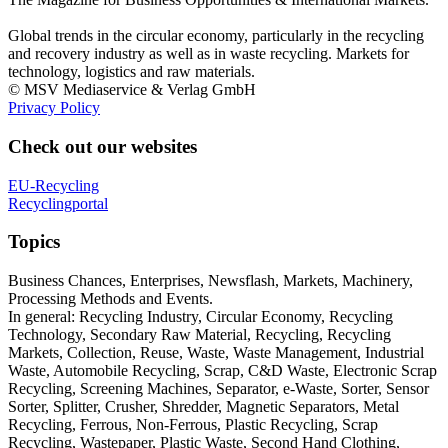
Global trends in the circular economy, particularly in the recycling
and recovery industry as well as in waste recycling. Markets for
technology, logistics and raw materials.
© MSV Mediaservice & Verlag GmbH
Privacy Policy
Check out our websites
EU-Recycling
Recyclingportal
Topics
Business Chances, Enterprises, Newsflash, Markets, Machinery,
Processing Methods and Events.
In general: Recycling Industry, Circular Economy, Recycling
Technology, Secondary Raw Material, Recycling, Recycling
Markets, Collection, Reuse, Waste, Waste Management, Industrial
Waste, Automobile Recycling, Scrap, C&D Waste, Electronic Scrap
Recycling, Screening Machines, Separator, e-Waste, Sorter, Sensor
Sorter, Splitter, Crusher, Shredder, Magnetic Separators, Metal
Recycling, Ferrous, Non-Ferrous, Plastic Recycling, Scrap
Recycling, Wastepaper, Plastic Waste, Second Hand Clothing,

****

== Exercise ==
Your task is to repeat the entries above exactly, omitting the pictures.

== Response to this exercise ==
Global trends in the circular economy, particularly in the recycling
and recovery industry as well as in waste recycling. Markets for
technology, logistics and raw materials.
© MSV Mediaservice & Verlag GmbH
Privacy Policy
Check out our websites
EU-Recycling
Recyclingportal
Topics
Business Chances, Enterprises, Newsflash, Markets, Machinery,
Processing Methods and Events.
In general: Recycling Industry, Circular Economy, Recycling
Technology, Secondary Raw Material, Recycling, Recycling
Markets, Collection, Reuse, Waste, Waste Management, Industrial
Waste, Automobile Recycling, Scrap, C&D Waste, Electronic Scrap
Recycling, Screening Machines, Separator, e-Waste, Sorter, Sensor
Sorter, Splitter, Crusher, Shredder, Magnetic Separators, Metal
Recycling, Ferrous, Non-Ferrous, Plastic Recycling, Scrap
Recycling, Wastepaper, Plastic Waste, Second Hand Clothing,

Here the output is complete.